● **Available records**:
▼
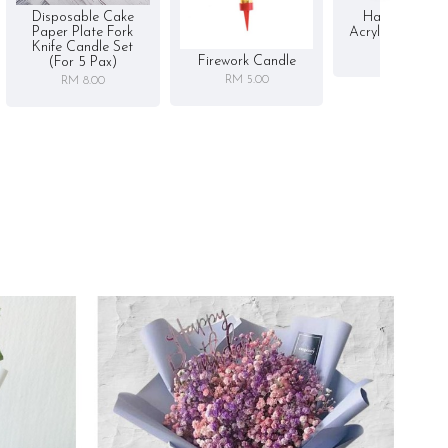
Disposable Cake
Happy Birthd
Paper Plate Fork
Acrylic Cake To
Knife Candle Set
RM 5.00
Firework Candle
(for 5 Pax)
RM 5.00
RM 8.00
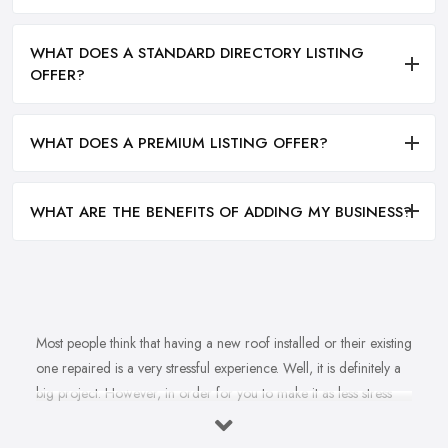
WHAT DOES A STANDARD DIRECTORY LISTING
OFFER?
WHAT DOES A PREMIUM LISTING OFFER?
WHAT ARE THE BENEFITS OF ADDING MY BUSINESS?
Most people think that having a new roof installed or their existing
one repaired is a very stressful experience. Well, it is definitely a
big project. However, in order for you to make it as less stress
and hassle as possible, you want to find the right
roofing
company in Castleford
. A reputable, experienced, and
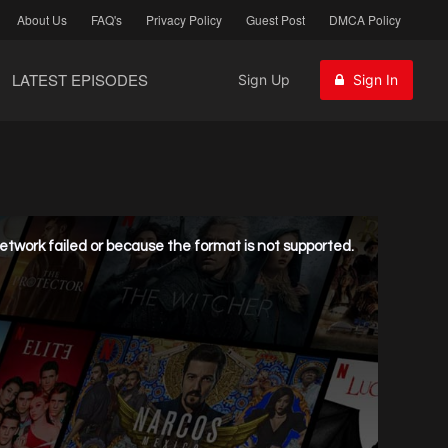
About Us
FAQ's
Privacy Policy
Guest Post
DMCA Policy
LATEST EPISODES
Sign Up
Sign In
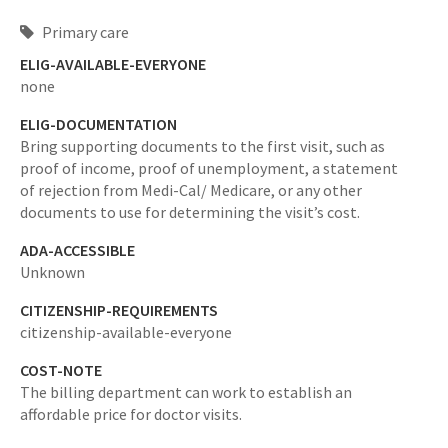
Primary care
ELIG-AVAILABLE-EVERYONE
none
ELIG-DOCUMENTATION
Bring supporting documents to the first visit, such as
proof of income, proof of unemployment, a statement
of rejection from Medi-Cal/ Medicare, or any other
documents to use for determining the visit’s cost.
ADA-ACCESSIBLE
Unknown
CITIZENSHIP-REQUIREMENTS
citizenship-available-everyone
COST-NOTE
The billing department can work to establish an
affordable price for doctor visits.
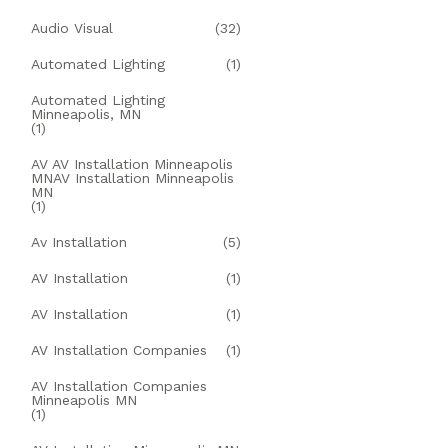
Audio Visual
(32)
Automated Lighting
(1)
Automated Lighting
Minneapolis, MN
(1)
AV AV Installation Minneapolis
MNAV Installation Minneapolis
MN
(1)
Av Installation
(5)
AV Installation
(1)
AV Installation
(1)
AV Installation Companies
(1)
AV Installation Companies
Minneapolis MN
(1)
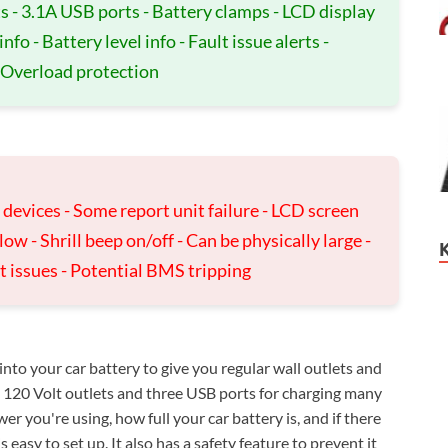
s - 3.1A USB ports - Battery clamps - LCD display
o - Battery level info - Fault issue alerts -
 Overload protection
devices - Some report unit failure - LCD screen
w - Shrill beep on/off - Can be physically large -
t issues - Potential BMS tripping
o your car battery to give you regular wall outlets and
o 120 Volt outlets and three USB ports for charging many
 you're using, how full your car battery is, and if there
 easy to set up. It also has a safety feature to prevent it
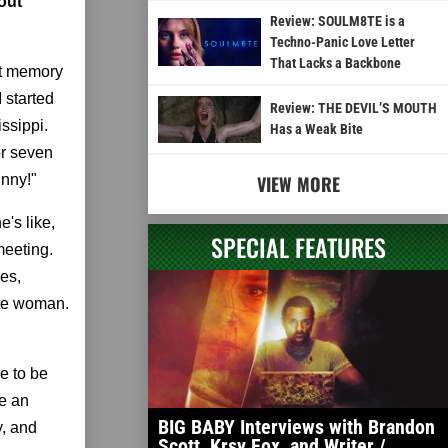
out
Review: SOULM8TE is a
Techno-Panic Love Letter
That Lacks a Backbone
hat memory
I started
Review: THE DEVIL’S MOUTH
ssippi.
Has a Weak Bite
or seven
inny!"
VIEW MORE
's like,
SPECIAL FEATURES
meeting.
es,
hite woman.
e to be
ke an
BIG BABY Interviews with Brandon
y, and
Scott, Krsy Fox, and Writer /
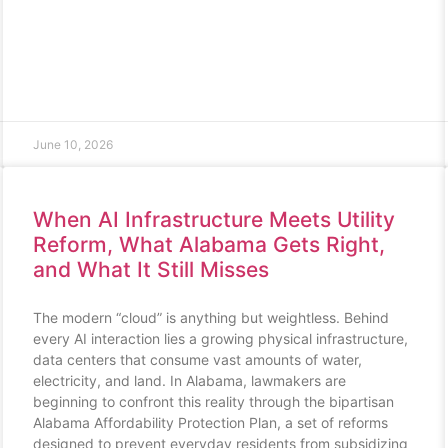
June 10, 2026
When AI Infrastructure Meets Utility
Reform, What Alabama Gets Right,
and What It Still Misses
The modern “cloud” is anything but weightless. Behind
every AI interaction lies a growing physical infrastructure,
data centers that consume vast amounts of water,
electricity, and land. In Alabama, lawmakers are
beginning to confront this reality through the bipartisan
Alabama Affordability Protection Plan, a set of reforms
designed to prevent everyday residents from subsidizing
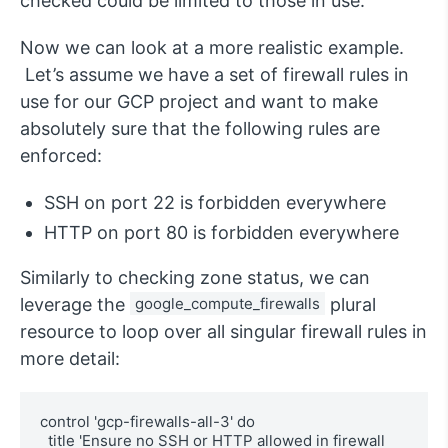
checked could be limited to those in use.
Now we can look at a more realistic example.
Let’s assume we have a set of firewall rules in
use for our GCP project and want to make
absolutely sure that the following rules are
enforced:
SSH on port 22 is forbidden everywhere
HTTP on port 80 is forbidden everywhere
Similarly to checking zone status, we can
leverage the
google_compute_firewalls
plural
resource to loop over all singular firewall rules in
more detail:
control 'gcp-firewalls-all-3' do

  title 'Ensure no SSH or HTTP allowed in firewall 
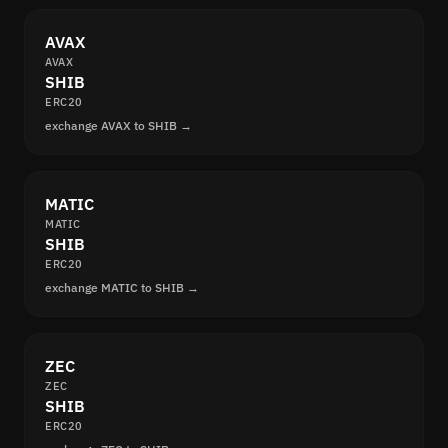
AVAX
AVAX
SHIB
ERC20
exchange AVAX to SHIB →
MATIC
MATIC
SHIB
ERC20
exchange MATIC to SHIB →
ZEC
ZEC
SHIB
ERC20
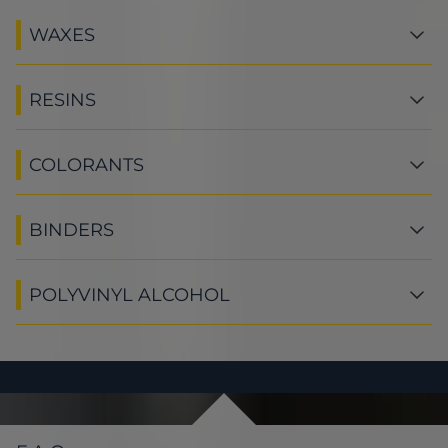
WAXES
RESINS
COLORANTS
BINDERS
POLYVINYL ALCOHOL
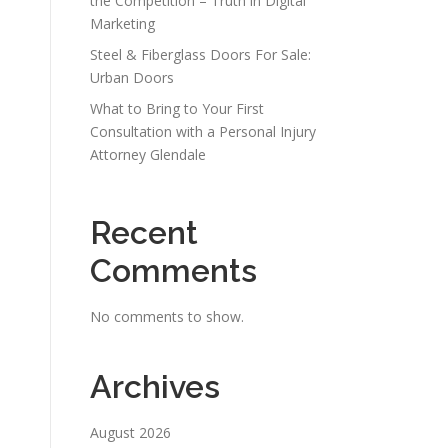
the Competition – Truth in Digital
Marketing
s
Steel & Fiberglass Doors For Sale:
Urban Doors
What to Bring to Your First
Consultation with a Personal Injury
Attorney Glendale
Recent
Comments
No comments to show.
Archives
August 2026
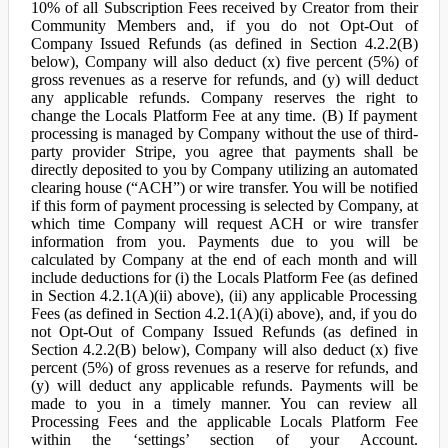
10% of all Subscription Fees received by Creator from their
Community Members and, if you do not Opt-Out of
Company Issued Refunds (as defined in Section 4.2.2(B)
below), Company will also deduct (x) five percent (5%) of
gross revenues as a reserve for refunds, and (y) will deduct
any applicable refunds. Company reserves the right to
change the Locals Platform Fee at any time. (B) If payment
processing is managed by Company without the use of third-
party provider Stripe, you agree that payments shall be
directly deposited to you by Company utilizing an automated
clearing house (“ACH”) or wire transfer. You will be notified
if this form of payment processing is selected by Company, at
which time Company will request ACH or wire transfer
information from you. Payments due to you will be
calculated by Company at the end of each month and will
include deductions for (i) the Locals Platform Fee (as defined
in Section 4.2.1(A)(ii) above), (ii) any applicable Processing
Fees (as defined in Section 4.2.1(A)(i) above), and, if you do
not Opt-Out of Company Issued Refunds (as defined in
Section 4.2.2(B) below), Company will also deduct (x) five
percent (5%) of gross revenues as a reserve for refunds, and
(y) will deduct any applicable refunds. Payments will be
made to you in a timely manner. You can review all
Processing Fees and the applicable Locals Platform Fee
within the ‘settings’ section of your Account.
▲
▼
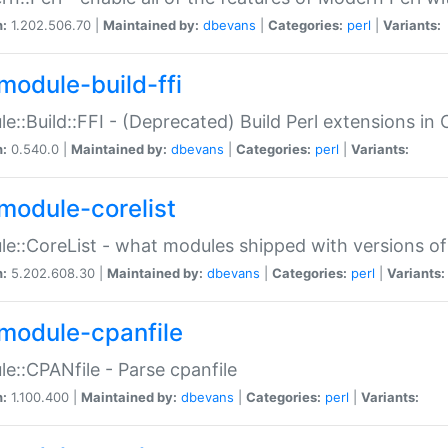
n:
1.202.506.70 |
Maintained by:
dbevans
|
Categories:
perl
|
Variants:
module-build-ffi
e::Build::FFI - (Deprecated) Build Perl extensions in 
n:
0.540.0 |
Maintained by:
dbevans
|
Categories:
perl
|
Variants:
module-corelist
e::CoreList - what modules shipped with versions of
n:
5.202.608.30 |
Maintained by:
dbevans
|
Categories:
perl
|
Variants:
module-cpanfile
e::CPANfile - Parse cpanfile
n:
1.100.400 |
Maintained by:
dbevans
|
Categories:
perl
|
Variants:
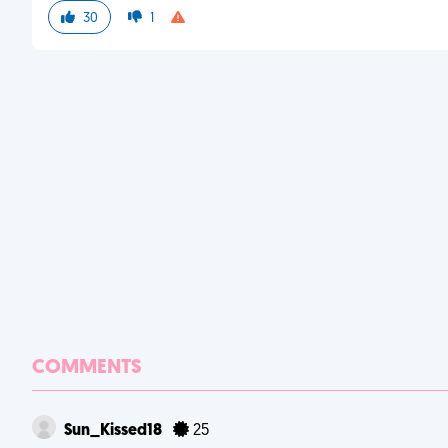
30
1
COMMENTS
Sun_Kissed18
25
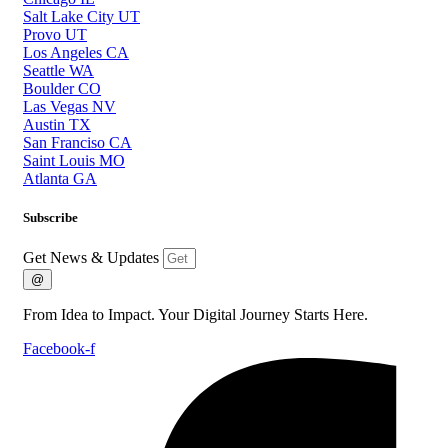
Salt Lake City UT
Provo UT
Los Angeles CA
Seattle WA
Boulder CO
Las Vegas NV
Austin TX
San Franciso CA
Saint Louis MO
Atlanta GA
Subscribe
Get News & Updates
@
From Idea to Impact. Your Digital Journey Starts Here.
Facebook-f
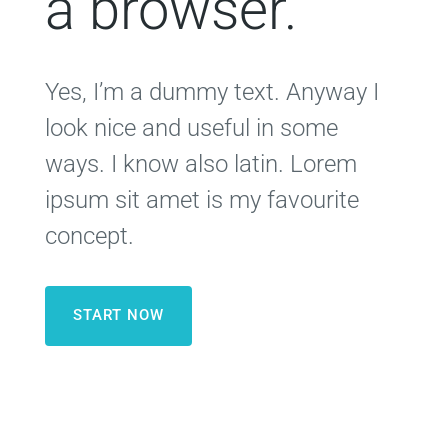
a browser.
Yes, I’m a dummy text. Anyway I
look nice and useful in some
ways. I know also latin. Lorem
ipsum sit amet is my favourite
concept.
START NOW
▲
▼
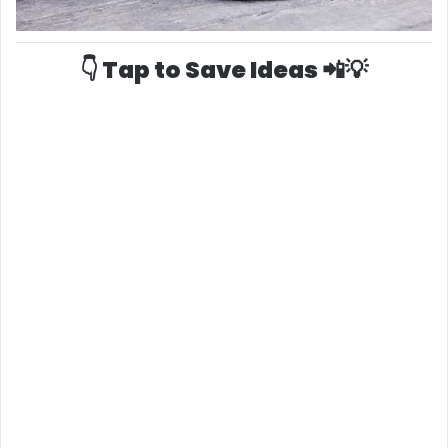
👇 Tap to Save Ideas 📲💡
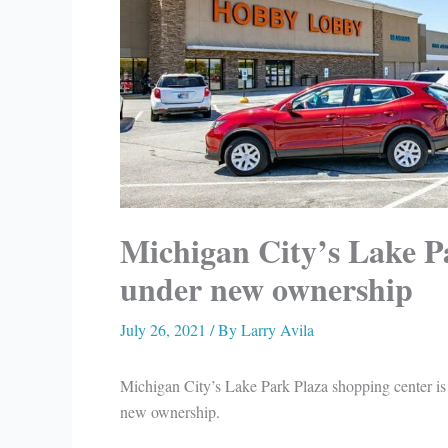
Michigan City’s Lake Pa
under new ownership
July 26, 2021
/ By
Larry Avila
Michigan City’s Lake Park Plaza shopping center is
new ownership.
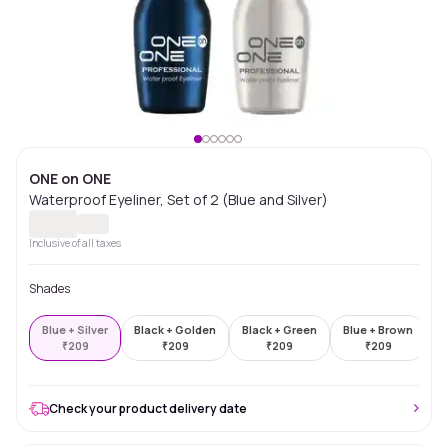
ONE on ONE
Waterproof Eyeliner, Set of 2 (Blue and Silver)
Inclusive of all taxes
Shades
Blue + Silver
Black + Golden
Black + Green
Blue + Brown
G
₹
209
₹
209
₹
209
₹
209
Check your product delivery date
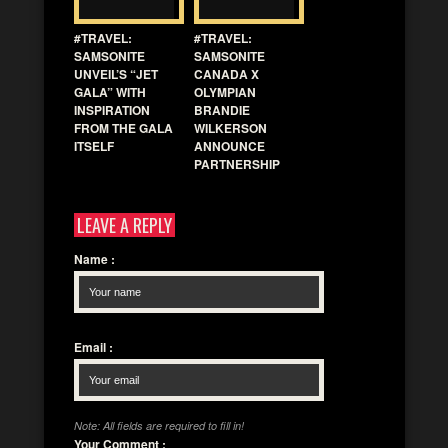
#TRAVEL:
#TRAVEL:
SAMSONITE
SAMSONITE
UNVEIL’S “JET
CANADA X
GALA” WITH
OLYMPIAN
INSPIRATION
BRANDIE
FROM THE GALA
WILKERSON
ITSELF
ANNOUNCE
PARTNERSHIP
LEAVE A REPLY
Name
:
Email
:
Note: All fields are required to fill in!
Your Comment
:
▲
Give again, exactly as written above, each line from the one that has "The billing department" to the one that has "o 120 Volt outlets", both included; omit the pictures.

● **Final answer**:
The billing department can work to establish an
affordable price for doctor visits.
Audio Visual
(32)
Automated Lighting
(1)
Automated Lighting
Minneapolis, MN
(1)
AV AV Installation Minneapolis
MNAV Installation Minneapolis
MN
(1)
Av Installation
(5)
AV Installation
(1)
AV Installation
(1)
AV Installation Companies
(1)
AV Installation Companies
Minneapolis MN
(1)
s - 3.1A USB ports - Battery clamps - LCD display
o - Battery level info - Fault issue alerts -
 Overload protection
devices - Some report unit failure - LCD screen
w - Shrill beep on/off - Can be physically large -
t issues - Potential BMS tripping
o your car battery to give you regular wall outlets and
o 120 Volt outlets and three USB ports for charging many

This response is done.